» YOUR INSTRUCTIONS
Set every record down again, identical to the original.

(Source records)
____

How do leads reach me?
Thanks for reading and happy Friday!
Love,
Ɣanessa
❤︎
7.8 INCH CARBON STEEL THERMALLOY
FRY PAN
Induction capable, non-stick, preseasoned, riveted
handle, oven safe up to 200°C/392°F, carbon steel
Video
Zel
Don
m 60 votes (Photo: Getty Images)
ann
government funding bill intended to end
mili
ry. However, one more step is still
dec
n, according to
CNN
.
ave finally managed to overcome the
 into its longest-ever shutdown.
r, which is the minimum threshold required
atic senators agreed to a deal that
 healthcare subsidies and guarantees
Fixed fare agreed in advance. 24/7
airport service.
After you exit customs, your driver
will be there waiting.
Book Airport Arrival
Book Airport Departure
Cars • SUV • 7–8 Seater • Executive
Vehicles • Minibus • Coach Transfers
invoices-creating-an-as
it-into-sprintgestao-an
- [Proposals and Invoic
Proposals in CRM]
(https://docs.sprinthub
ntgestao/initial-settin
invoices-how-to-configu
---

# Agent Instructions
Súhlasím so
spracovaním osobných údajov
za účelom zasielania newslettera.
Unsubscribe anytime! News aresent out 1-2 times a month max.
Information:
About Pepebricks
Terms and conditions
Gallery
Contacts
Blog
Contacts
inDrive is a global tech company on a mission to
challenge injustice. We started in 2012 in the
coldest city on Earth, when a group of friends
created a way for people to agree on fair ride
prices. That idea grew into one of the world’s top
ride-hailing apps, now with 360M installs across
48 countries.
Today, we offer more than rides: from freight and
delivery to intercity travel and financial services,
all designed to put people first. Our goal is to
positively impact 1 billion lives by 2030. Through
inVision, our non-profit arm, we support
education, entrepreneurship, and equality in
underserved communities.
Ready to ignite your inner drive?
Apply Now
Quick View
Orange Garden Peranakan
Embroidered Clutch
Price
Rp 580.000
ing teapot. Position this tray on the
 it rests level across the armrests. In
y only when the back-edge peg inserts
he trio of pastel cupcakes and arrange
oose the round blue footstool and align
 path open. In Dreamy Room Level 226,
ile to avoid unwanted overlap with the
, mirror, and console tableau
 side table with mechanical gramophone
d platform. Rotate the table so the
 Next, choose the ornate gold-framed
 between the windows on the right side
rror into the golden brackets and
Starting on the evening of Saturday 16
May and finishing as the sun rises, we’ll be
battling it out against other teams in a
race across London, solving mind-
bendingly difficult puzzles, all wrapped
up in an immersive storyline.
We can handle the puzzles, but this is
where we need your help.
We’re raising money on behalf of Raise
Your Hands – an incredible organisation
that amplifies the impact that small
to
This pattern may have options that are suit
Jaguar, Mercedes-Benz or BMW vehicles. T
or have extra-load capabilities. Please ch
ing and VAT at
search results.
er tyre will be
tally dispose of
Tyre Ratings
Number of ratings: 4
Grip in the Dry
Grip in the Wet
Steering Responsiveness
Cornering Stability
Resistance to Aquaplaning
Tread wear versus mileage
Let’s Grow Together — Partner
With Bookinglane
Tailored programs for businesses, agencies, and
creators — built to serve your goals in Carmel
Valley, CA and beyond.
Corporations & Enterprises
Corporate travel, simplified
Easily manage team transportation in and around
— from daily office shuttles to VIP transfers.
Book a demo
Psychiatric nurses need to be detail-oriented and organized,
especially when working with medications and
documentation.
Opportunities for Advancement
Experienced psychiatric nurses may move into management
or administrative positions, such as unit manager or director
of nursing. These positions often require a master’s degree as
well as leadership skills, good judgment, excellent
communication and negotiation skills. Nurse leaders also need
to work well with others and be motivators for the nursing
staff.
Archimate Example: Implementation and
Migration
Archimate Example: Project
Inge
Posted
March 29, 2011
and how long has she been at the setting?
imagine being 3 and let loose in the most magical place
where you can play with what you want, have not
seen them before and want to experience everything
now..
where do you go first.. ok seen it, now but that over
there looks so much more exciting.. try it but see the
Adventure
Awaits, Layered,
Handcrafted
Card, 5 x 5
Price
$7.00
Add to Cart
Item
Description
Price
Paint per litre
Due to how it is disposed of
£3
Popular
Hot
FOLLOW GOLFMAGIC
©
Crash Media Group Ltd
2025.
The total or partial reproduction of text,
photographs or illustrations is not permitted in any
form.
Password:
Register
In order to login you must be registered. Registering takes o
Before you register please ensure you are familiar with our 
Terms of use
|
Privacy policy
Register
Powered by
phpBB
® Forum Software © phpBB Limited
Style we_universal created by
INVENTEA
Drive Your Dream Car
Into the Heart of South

____

» SOLUTION TO THE EXERCISE
How do leads reach me?
Thanks for reading and happy Friday!
Love,
Ɣanessa
❤︎
7.8 INCH CARBON STEEL THERMALLOY
FRY PAN
Induction capable, non-stick, preseasoned, riveted
handle, oven safe up to 200°C/392°F, carbon steel
Video
Zel
Don
m 60 votes (Photo: Getty Images)
ann
government funding bill intended to end
mili
ry. However, one more step is still
dec
n, according to
CNN
.
ave finally managed to overcome the
 into its longest-ever shutdown.
r, which is the minimum threshold required
atic senators agreed to a deal that
 healthcare subsidies and guarantees
Fixed fare agreed in advance. 24/7
airport service.
After you exit customs, your driver
will be there waiting.
Book Airport Arrival
Book Airport Departure
Cars • SUV • 7–8 Seater • Executive
Vehicles • Minibus • Coach Transfers
invoices-creating-an-as
it-into-sprintgestao-an
- [Proposals and Invoic
Proposals in CRM]
(https://docs.sprinthub
ntgestao/initial-settin
invoices-how-to-configu
---

# Agent Instructions
Súhlasím so
spracovaním osobných údajov
za účelom zasielania newslettera.
Unsubscribe anytime! News aresent out 1-2 times a month max.
Information:
About Pepebricks
Terms and conditions
Gallery
Contacts
Blog
Contacts
inDrive is a global tech company on a mission to
challenge injustice. We started in 2012 in the
coldest city on Earth, when a group of friends
created a way for people to agree on fair ride
prices. That idea grew into one of the world’s top
ride-hailing apps, now with 360M installs across
48 countries.
Today, we offer more than rides: from freight and
delivery to intercity travel and financial services,
all designed to put people first. Our goal is to
positively impact 1 billion lives by 2030. Through
inVision, our non-profit arm, we support
education, entrepreneurship, and equality in
underserved communities.
Ready to ignite your inner drive?
Apply Now
Quick View
Orange Garden Peranakan
Embroidered Clutch
Price
Rp 580.000
ing teapot. Position this tray on the
 it rests level across the armrests. In
y only when the back-edge peg inserts
he trio of pastel cupcakes and arrange
oose the round blue footstool and align
 path open. In Dreamy Room Level 226,
ile to avoid unwanted overlap with the
, mirror, and console tableau
 side table with mechanical gramophone
d platform. Rotate the table so the
 Next, choose the ornate gold-framed
 between the windows on the right side
rror into the golden brackets and
Starting on the evening of Saturday 16
May and finishing as the sun rises, we’ll be
battling it out against other teams in a
race across London, solving mind-
bendingly difficult puzzles, all wrapped
up in an immersive storyline.
We can handle the puzzles, but this is
where we need your help.
We’re raising money on behalf of Raise
Your Hands – an incredible organisation
that amplifies the impact that small
to
This pattern may have options that are suit
Jaguar, Mercedes-Benz or BMW vehicles. T
or have extra-load capabilities. Please ch
ing and VAT at
search results.
er tyre will be
tally dispose of
Tyre Ratings
Number of ratings: 4
Grip in the Dry
Grip in the Wet
Steering Responsiveness
Cornering Stability
Resistance to Aquaplaning
Tread wear versus mileage
Let’s Grow Together — Partner
With Bookinglane
Tailored programs for businesses, agencies, and
creators — built to serve your goals in Carmel
Valley, CA and beyond.
Corporations & Enterprises
Corporate travel, simplified
Easily manage team transportation in and around
— from daily office shuttles to VIP transfers.
Book a demo
Psychiatric nurses need to be detail-oriented and organized,
especially when working with medications and
documentation.
Opportunities for Advancement
Experienced psychiatric nurses may move into management
or administrative positions, such as unit manager or director
of nursing. These positions often require a master’s degree as
well as leadership skills, good judgment, excellent
communication and negotiation skills. Nurse leaders also need
to work well with others and be motivators for the nursing
staff.
Archimate Example: Implementation and
Migration
Archimate Example: Project
Inge
Posted
March 29, 2011
and how long has she been at the setting?
imagine being 3 and let loose in the most magical place
where you can play with what you want, have not
seen them before and want to experience everything
now..
where do you go first.. ok seen it, now but that over
there looks so much more exciting.. try it but see the
Adventure
Awaits, Layered,
Handcrafted
Card, 5 x 5
Price
$7.00
Add to Cart
Item
Description
Price
Paint per litre
Due to how it is disposed of
£3
Popular
Hot
FOLLOW GOLFMAGIC
©
Crash Media Group Ltd
2025.
The total or partial reproduction of text,
photographs or illustrations is not permitted in any
form.
Password:
Register
In order to login you must be registered. Registering takes o
Before you register please ensure you are familiar with our 
Terms of use
|
Privacy policy
Register
Powered by
phpBB
® Forum Software © phpBB Limited
Style we_universal created by
INVENTEA
Drive Your Dream Car
Into the Heart of South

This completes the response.